SummerBreak formats drew robust audiences on YouTube, Twitter, Vine, Instagram and Snapchat, enabling the company to reach targeted audiences without paid media.

By letting people choose viewing platforms they are most comfortable with, AT&T generated 200M viewers during SummerBreak's first season.

Showcase Values

Companies use content to showcase values, continued Barth. High-end camera maker Leica developed the "world's most boring video" to showcase its commitment to craftsmanship, he said.

The 45-minute spot features nothing but a Leica staffer polishing a camera to emphasize the message that it spends a lot of time to make products good.

Virgin Atlantic created a horror video of passengers trapped in a crowded plane to encourage business travelers to switch to it for more comfortable and restful rides.

Print is far from dead

Barth said not every piece of content can be reduced to "snackable" bits.
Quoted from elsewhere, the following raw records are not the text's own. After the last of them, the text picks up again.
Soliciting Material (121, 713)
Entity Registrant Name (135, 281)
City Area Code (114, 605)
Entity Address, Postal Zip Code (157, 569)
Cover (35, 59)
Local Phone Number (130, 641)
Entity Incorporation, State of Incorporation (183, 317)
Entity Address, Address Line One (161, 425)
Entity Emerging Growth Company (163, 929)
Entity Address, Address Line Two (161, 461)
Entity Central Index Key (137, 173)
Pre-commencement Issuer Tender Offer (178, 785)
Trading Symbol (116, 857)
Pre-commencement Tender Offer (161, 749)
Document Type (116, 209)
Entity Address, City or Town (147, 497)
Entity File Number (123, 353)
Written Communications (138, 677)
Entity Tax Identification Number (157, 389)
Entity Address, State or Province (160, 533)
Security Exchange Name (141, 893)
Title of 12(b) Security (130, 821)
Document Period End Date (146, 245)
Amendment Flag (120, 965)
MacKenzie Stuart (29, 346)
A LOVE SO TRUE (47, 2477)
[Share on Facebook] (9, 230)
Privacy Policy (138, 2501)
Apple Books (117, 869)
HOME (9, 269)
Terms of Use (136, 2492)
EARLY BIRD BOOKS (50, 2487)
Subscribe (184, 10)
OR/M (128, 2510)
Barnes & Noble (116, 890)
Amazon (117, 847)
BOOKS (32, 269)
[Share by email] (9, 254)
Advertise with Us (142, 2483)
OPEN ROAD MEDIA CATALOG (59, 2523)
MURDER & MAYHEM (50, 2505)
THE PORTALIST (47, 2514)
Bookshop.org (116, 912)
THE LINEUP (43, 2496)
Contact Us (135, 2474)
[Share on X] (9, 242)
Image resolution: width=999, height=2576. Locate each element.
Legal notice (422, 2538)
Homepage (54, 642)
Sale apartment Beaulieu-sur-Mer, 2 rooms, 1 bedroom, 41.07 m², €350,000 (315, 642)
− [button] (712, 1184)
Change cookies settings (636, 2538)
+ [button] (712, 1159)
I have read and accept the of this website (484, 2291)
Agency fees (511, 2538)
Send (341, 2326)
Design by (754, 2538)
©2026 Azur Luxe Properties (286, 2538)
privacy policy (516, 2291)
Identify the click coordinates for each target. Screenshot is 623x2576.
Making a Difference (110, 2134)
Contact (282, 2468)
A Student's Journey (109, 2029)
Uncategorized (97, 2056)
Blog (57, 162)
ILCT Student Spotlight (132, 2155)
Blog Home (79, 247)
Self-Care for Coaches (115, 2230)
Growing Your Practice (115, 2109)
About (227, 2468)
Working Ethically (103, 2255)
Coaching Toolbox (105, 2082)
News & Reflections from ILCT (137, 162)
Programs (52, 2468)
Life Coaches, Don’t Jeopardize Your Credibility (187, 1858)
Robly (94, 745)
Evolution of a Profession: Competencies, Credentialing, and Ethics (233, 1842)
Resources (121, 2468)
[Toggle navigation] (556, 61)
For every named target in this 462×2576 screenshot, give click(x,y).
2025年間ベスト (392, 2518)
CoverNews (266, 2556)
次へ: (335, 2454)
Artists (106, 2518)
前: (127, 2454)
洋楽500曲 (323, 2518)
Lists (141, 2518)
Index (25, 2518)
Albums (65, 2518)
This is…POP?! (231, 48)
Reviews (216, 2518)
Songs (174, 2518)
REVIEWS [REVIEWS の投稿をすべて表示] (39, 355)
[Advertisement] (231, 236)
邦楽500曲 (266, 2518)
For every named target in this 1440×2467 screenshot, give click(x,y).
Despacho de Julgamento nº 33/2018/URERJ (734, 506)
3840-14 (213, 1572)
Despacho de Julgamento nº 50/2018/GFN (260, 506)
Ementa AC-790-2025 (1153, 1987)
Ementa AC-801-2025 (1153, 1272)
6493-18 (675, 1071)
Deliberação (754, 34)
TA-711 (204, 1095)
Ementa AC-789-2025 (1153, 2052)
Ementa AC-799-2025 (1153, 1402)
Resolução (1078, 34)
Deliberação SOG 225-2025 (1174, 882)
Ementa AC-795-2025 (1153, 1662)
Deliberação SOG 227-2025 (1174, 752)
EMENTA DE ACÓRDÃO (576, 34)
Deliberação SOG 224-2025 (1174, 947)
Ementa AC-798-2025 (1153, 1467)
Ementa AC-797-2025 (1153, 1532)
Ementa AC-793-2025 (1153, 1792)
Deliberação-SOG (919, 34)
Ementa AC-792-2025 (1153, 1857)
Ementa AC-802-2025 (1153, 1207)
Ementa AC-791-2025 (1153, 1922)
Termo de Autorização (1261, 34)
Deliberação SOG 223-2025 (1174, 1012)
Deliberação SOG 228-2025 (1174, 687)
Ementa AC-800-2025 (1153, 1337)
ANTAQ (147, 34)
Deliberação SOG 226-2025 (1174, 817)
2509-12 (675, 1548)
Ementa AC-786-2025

Uber and Airbnb maintain glossy magazines aimed at their internal audiences of drivers and homeowners.

Contagious maintains its own magazine to keep readers updated on trends and idea.

Keith Kawasaki, VP-client services at iostudio, talked about the creation of GX magazine for the Army National Guard.

GX publishes 100 pages of "real stories, not created content" every other month to communicate the National Guard experience.

The functional editorial empowers Guardsmen and supports the value of the work they do in disaster relief or on the front lines of combat according to Kawasaki.

GX puts to end the perception of the National Guard as "weekend warriors."

Brand Voice on Twitter

Aly Baer, brand strategy head at Twitter, discussed the growing importance of video on the micro-blogging site and its ability to provide a platform to marketers to provide voice for their brands.

VISA and HP tapped Twitter's Vine (six-second videos) capability to showcase their participation in the Sochi Olympics and launch of a bendable computer, respectively.

Vine's staff created 33 videos to promote Visa's Olympic activity, while HP strung together its five-best Vines into a 30-second commercial.